Paul Goble
Staunton, Nov. 10 – The Putin regime is seeking to make employers rather than its own bureaucracy responsible for boosting vaccination rates against the coronavirus not so much to deflect blame to others but because its own bureaucracy is incapable of doing so, Anatoly Nesmiyan says. Indeed, the government is now suffering from “administrative collapse.”
Nesmiyan, who blogs under the screen name El Murid, says that “the transfer of a fuction to structures which are completely unrelated is one of the extremely characteristic signs not even of structural shortcomings – an administrative crisis – but of a clear administrative catastrophe” (publizist.ru/blogs/113683/41293/-).

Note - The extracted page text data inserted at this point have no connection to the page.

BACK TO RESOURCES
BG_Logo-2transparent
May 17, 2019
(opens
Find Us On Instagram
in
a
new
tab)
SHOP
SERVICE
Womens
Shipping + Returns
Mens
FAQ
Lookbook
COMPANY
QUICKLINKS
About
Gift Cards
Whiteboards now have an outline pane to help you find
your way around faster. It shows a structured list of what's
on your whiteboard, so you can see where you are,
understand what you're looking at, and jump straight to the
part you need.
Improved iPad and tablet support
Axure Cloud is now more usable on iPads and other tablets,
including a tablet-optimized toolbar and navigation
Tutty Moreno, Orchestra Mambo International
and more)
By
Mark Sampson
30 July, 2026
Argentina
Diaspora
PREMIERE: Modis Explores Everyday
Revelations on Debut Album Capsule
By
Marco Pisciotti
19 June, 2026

Under Putin, the Russian Federation “has an enormous number of bureaucrats at all levels of administration. This isn’t a result of the good life [employment in the pyramid] provides but because the authorities are attempting to compensate for the fall in the quality of the work of the administrative apparatus by increasing its size.”

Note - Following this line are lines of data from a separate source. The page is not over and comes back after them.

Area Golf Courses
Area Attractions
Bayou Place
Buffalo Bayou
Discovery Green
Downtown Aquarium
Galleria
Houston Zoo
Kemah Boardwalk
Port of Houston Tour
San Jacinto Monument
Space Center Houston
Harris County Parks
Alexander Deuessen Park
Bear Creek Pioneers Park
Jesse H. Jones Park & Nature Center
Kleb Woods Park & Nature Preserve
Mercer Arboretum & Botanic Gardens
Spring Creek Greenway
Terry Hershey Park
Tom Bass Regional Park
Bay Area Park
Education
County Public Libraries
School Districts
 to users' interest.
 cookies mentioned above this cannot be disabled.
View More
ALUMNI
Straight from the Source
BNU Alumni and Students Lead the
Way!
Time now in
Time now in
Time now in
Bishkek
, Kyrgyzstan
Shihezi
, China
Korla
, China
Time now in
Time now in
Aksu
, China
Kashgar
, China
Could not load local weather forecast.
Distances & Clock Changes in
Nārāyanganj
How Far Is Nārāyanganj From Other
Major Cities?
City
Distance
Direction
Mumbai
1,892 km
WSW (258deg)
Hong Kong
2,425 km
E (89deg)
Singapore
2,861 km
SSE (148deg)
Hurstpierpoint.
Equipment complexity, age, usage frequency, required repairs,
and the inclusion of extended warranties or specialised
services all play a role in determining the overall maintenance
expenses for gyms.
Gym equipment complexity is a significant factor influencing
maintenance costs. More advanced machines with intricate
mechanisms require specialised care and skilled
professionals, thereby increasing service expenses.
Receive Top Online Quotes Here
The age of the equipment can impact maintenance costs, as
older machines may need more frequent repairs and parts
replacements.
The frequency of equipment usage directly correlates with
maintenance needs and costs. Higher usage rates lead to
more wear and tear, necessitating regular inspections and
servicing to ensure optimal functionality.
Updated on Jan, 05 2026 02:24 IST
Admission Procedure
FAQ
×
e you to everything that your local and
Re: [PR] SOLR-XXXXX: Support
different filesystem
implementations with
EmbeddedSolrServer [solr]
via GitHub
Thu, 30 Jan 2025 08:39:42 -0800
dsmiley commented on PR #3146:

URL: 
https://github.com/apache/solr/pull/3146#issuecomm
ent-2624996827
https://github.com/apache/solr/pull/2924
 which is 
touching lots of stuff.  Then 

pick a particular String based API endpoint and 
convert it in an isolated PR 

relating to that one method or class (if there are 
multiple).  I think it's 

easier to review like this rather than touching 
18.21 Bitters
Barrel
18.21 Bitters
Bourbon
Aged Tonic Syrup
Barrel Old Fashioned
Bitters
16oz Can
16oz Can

But even this “excess” in numbers is insufficient “to solve the tasks” the Kremlin has assigned to the bureaucracy, Nesmiyan says; and Moscow no longer has the capacity to boost the number of officials as the country’s “saturation limit” as far as that is concerned was “reached long ago.”
And it is that situation which lies behind regime’s “decision to delegate vaccination authority to employers,” something that represents “an attempt to expand the bureaucratic apparatus by other means.” But this won’t solve the problem; it will only call more attention to it.
Moreover, El Murid argues, this “administrative collapse” feeds on itself and thus fails ever more frequently. When Moscow has to deal with revaccination or some other challenge, the regime will find that it will have to “look elsewhere” for such management resources. Judging from the situation now, it will be “impossible” for Moscow to “escape this catastrophe.”